• [DESCRIPTION OF THE TASK] Which lines in the data below contain the string "staticText"? Show each one.

Rendered page images
========================================

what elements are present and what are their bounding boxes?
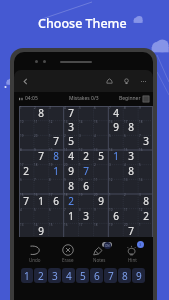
button[interactable]: 18 [138, 120, 153, 134]
button[interactable]: 5 [108, 134, 123, 148]
button[interactable]: 1 [108, 193, 123, 208]
button[interactable]: 17 [78, 223, 93, 238]
button[interactable]: 3 [48, 106, 63, 120]
button[interactable]: 10 [19, 120, 33, 134]
button[interactable]: 14 [138, 178, 153, 193]
button[interactable]: 16 [108, 120, 123, 134]
button[interactable]: Notifications [103, 75, 115, 87]
button[interactable]: 8 [118, 268, 131, 283]
button[interactable]: 2 [33, 106, 48, 120]
button[interactable]: 3 [108, 163, 123, 178]
button[interactable]: 8 [78, 208, 93, 223]
button[interactable]: 4 [93, 134, 108, 148]
button[interactable]: 13 [123, 178, 138, 193]
button[interactable]: 3 [121, 243, 144, 263]
button[interactable]: 20 [33, 134, 48, 148]
button[interactable]: 12 [48, 120, 63, 134]
button[interactable]: ON [88, 243, 111, 263]
button[interactable]: 10 [108, 208, 123, 223]
button[interactable]: 6 [93, 106, 108, 120]
button[interactable]: 17 [48, 193, 63, 208]
button[interactable]: 2 [34, 268, 47, 283]
button[interactable]: 16 [33, 193, 48, 208]
button[interactable]: 6 [19, 178, 33, 193]
button[interactable]: 10 [78, 178, 93, 193]
button[interactable]: 7 [104, 268, 117, 283]
staticText: 3 [52, 269, 58, 283]
button[interactable]: 12 [108, 178, 123, 193]
button[interactable]: 20 [63, 163, 78, 178]
button[interactable]: 13 [19, 223, 33, 238]
button[interactable]: 19 [78, 193, 93, 208]
button[interactable]: 16 [63, 223, 78, 238]
button[interactable]: 7 [138, 134, 153, 148]
button[interactable]: 20 [93, 193, 108, 208]
button[interactable]: 14 [108, 148, 123, 163]
button[interactable]: 7 [108, 106, 123, 120]
button[interactable]: 15 [48, 223, 63, 238]
button[interactable]: 9 [63, 178, 78, 193]
button[interactable]: 2 [123, 193, 138, 208]
button[interactable]: 5 [138, 163, 153, 178]
button[interactable]: 3 [138, 193, 153, 208]
button[interactable]: 15 [123, 148, 138, 163]
button[interactable]: Undo [23, 243, 46, 263]
button[interactable]: 1 [21, 268, 33, 283]
button[interactable]: 1 [78, 163, 93, 178]
button[interactable]: 3 [78, 134, 93, 148]
button[interactable]: 8 [48, 178, 63, 193]
button[interactable]: 6 [48, 208, 63, 223]
button[interactable]: More options [137, 75, 149, 87]
button[interactable]: Theme [120, 75, 132, 87]
button[interactable]: 7 [63, 208, 78, 223]
button[interactable]: 4 [62, 268, 75, 283]
button[interactable]: 8 [123, 106, 138, 120]
button[interactable]: 11 [93, 178, 108, 193]
button[interactable]: 18 [93, 223, 108, 238]
button[interactable]: 11 [123, 208, 138, 223]
button[interactable]: 8 [19, 148, 33, 163]
button[interactable]: 15 [93, 120, 108, 134]
button[interactable]: 9 [93, 208, 108, 223]
button[interactable]: 18 [33, 163, 48, 178]
button[interactable]: Erase [56, 243, 79, 263]
button[interactable]: 13 [93, 148, 108, 163]
button[interactable]: 5 [76, 268, 89, 283]
button[interactable]: 19 [48, 163, 63, 178]
button[interactable]: 4 [63, 106, 78, 120]
button[interactable]: Back [18, 74, 32, 88]
button[interactable]: 9 [132, 268, 145, 283]
button[interactable]: 7 [33, 178, 48, 193]
button[interactable]: 5 [33, 208, 48, 223]
button[interactable]: 12 [138, 208, 153, 223]
button[interactable]: 5 [78, 106, 93, 120]
button[interactable]: 16 [138, 148, 153, 163]
button[interactable]: 14 [33, 223, 48, 238]
button[interactable]: 10 [48, 148, 63, 163]
button[interactable]: 6 [123, 134, 138, 148]
button[interactable]: 6 [90, 268, 103, 283]
button[interactable]: 11 [33, 120, 48, 134]
button[interactable]: 15 [19, 193, 33, 208]
button[interactable]: 3 [48, 268, 61, 283]
button[interactable]: 14 [78, 120, 93, 134]
button[interactable]: 13 [63, 120, 78, 134]
button[interactable]: 20 [123, 223, 138, 238]
button[interactable]: 4 [19, 208, 33, 223]
button[interactable]: 19 [19, 134, 33, 148]
button[interactable]: 9 [33, 148, 48, 163]
button[interactable]: 4 [123, 163, 138, 178]
button[interactable]: 1 [138, 223, 153, 238]
button[interactable]: 1 [19, 106, 33, 120]
button[interactable]: 12 [78, 148, 93, 163]
button[interactable]: 17 [19, 163, 33, 178]
button[interactable]: 2 [93, 163, 108, 178]
button[interactable]: 17 [123, 120, 138, 134]
button[interactable]: 11 [63, 148, 78, 163]
button[interactable]: 9 [138, 106, 153, 120]
button[interactable]: 1 [48, 134, 63, 148]
button[interactable]: 18 [63, 193, 78, 208]
staticText: 8 [53, 149, 59, 163]
button[interactable]: 19 [108, 223, 123, 238]
button[interactable]: 2 [63, 134, 78, 148]
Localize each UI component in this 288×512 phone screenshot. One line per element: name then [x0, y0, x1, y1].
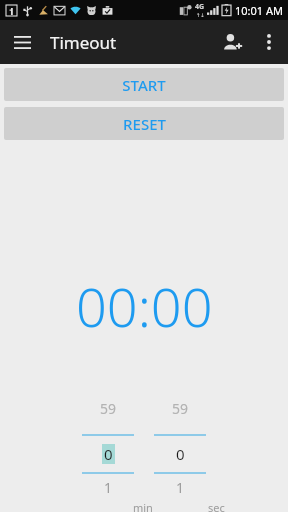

========================================

• [YOUR RESPONSE]
staticText: 3 [52, 269, 58, 283]
staticText: 8 [53, 149, 59, 163]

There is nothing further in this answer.